= Peter Burnet (weaver) =

Peter Burnet (or Black Peter) (1764 – 2 August 1847) was a freeborn African American man who emigrated to Paisley, where he lived for over sixty years and worked as a weaver. He is thought to be the first African American to live in Paisley and was a close friend of the poet Robert Tannahill.

== Early life and emigration ==
Burnet was born free in 1764 on the estate of Thomas Todd in Virginia. His grandfather worked in a prestigious job for an African prince before he was brought to the United States due to Atlantic slave trade.

His mother died when he was very young, but because she was not a slave, Burnet was considered a free man. He still however, had limited rights due to his race.

At twelve years old Burnet left home and worked as a cabin boy on the British vessel the Fencastle in Chesapeake Bay. When the vessel docked in New York City, he worked for various wealthy individuals, including William Torrance, a merchant whom he agreed to accompany back to his hometown of Glasgow.

== Life in Scotland ==
Burnet moved to Kilmarnock and intended to learn to be a millwright from George Tannahill, he instead decided to become a weaver as it would be more profitable. He was then introduced to George's cousin a Paisley weaver named James Tannahill in 1780. James Tannahill was Robert Tannahill's father, and this began a lifelong friendship between Peter and Robert. Burnett learned weaving from John Boag.

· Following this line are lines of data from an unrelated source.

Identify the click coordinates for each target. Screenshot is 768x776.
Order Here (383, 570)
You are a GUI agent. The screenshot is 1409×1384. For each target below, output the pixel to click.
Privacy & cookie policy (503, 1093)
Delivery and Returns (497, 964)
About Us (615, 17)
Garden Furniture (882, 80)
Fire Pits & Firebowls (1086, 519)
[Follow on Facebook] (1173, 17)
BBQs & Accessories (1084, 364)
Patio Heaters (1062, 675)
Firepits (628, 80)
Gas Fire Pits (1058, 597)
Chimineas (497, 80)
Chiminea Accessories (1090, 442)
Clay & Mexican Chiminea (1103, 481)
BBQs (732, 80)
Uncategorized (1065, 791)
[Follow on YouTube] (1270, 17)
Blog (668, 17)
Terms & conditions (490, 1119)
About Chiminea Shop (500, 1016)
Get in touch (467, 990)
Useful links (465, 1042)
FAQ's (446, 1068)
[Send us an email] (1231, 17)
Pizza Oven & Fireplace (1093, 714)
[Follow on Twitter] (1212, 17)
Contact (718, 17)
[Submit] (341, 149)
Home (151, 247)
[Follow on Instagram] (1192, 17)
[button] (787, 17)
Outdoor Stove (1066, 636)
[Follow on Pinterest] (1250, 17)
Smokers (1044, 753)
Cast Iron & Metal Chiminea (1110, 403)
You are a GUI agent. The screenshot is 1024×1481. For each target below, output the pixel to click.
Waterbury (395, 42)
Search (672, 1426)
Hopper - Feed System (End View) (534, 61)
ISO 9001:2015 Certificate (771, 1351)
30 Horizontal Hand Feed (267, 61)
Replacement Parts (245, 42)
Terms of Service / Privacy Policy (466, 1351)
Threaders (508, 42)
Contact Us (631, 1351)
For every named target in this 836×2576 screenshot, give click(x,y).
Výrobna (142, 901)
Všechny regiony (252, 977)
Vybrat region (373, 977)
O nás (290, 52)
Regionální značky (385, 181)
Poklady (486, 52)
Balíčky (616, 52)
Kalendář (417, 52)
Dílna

As the weaving industry was lucrative, Burnet was known to dress in expensive fashionable clothes and enjoy dancing and socialising. He briefly lived in Edinburgh for two years as a livery servant during an economic downturn, before returning to Paisley.

Burnett lived in Scotland for more than 60 years. John Campbell, a poet from Paisley wrote a poem about Peter Burnett

"To tell all Peter’s rigs and loves would take a whole night’s chatter, For after this he married twice, ’twas all for love, no matter; And now, alas! for Peter, he’s grown old and poor also, But he’s still a fine old fellow, as ever you saw go."

== Friendship with Robert Tannahill ==
Burnet was a close friend of Robert Tannahill and worked with each other as weavers. He was said to entertain Robert and his brothers with stories of his time in America. It is speculated that Tannahill's friendship with Burnet may have influenced Tannahill's involvement with the abolitionist movement. Primarily his poem "Lines, Written on reading Campbell's ‘Pleasures of Hope’" and his song "The Negro Girl".

When Robert Tannahill committed suicide in 1810, Peter Burnet dived into the culvert of the Maxwellton Burn to recover his body.

After Robert's death, the Tannahill family continued to support Burnet. When he was imprisoned after being accused of owing his landlord money, the family provided him with food and a bed. He was later released after taking a vow of poverty.

== Marriage and family ==
His first marriage was to Peggy Boag, the daughter of John Boag. Peggy and his first child both died during childbirth. He then married a woman from Glasgow who he fathered three children with, she then died of tuberculosis. His third wife died of an unspecified sickness. Burnet outlived two of his four children.

== Death ==
Burnet died on 1 August 1847, aged 83, and is buried in the Castlehead Church graveyard near the Tannahill family.

== Legacy ==
His biography was written by John Parkhill in 1841 and sold for three pence.

In 2023 a historical tour in Paisley took place which focused on the life of Peter Burnet for black history month.